Network inference using informative priors
TP Speed in collaboration with S Mukherjee (University of Warwick, UK)
In recent years, several methods have been developed for improving upon the traditional Western blot method for detecting and quantifying specific proteins in a given sample of cells. These novel methods permit the simultaneous measurement of multiple protein levels, including phosphorylated proteins in cell samples and even single cells. Once we have the ability to measure several proteins at the same time in cells, it is natural to want to use that capability to explore intracellular signalling and several groups are doing just this. It is also natural to want to make use of mathematical models in doing so. The research described here concerns one mathematical approach to the analysis of such data: the use of Bayes networks.
The figure is a Bayes network based on a set of data on 11 protein phospho-forms and isoforms, measured by a recently developed assay (from the Kinexus corporation of Canada) on 18 luminal breast cancer cell lines. (Thanks to Dr JW Gray of the Lawrence Berkeley National Laboratory for permitting our use of these data.) The proteins are all part of the epidermal growth factor receptor signalling network. The aim in using Bayes networks is to explore associations between the 11 protein levels across the 18 cell lines in a coherent manner, with the major unknown in the model being the underlying network, which is meant to represent the signalling interactions. Inferences can be made concerning individual edges, as well as the whole network, and are carried out by a variant of a standard Markov chain Monte Carlo approach. Interest naturally focuses on the interactions inferred, particularly ones not previously known, which can then be tested directly.

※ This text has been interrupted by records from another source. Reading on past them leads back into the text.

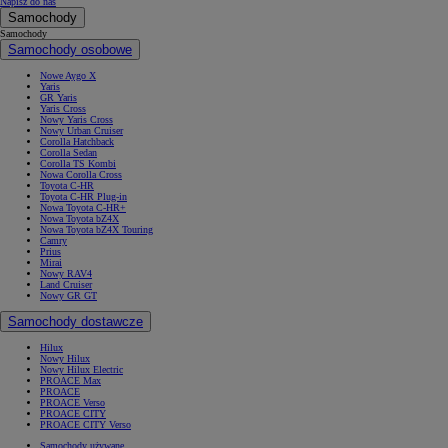
Napisz do nas
Samochody
Samochody
Samochody osobowe
Nowe Aygo X
Yaris
GR Yaris
Yaris Cross
Nowy Yaris Cross
Nowy Urban Cruiser
Corolla Hatchback
Corolla Sedan
Corolla TS Kombi
Nowa Corolla Cross
Toyota C-HR
Toyota C-HR Plug-in
Nowa Toyota C-HR+
Nowa Toyota bZ4X
Nowa Toyota bZ4X Touring
Camry
Prius
Mirai
Nowy RAV4
Land Cruiser
Nowy GR GT
Samochody dostawcze
Hilux
Nowy Hilux
Nowy Hilux Electric
PROACE Max
PROACE
PROACE Verso
PROACE CITY
PROACE CITY Verso
Samochody używane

One novelty in our work is the way in which biochemical aspects of pathways are embodied in what is known as a prior distribution for the network structure, e.g. we suppose that ligands influence cytosolic proteins via ligand-receptor interactions. As a consequence, we do not expect them to directly influence cytosolic proteins. Equally, we do not expect either receptors or cytosolic proteins to directly influence ligands. Using the prior distribution, constraints like this are imposed on the network structures that are inferred, thereby ensuring the biological reasonableness of the result. The numbers in the parentheses beside the directed edges of the network in the figure are the estimated (posterior) probabilities of those edges being present in the underlying network. In a way, this representation is a way of depicting interconnected associations.
Bayes network for a subset of the EGFR pathway.
Using combinations of genetic mutations to infer gene interaction networks.
A Oshlack, C Law, GK Smyth in collaboration with CA de Graaf, DJ Hilton, C Carmichael (Molecular Medicine Division)
A basic tool in functional genomics is to perturb the expression of a gene of interest and to observe the response in other genes, implicating the responding genes as downstream targets of the perturbed gene. When perturbations are available for a pair of genes, both singularly and in combination, it becomes possible to search for evidence of interaction between those genes. Using whole-genome expression data from single and double mutants, we are developing statistical methods for inferring whether the mutated genes share common molecular pathways dependent on the two genes simultaneously. A set of linear models, each representing a different possible epistatic relationship, is fitted to the measured expression levels of each gene. The distribution of best fitting models provides evidence for different modes of interaction. From this we can begin to infer the pathways in which the mutated genes interact and the target genes involved in those pathways. Hence we begin to build up a picture of a gene interaction network.
Estimating 13C enrichment in time course experiments
MD Robinson, M O’Hely, TP Speed in collaboration with MJ McConville (Bio21 Institute, Melbourne)
Gas chromatography coupled to mass spectrometry (GCMS) is being used for the dynamic analysis of metabolic pathways. Tracer experiments compare metabolite profiles under standard growth conditions to profiles at different times after switching to a nutrient source utilizing 13C-glucose. Several methods have been suggested to calculate 13C enrichment, taking into account the natural abundance of 13C and other higher-molecular-weight isotopes. If the composition of a diagnostic ion is known, a linear model can be used to partition the observed signal into proportions attributable to the unlabelled and labeled forms of the fragment. If the composition is unknown, a simple enrichment estimator is the percent change in intensity of the monoisotopic mass. A key feature of our analysis is making use of multiple diagnostic ions, affording robust enrichment estimates.
Metabolic flux analysis
M O’Hely, TP Speed in collaboration with MJ McConville (Bio21 Institute, Melbourne)
Cells process chemicals: for example, they process glucose to produce energy. Nature allows cells many potential pathways for this processing. Besides business-as-usual, a cell may sequester chemicals for later use, or have to switch to a less refined nutrient source. The flux in a metabolic pathway is a measure of how many molecules pass along it in a given time and can be inferred from a labelling experiment using enrichment estimates for end-point and intermediate metabolites. Our goal is to understand active pathways in pathogens which will allow drugs to be designed to treat diseases.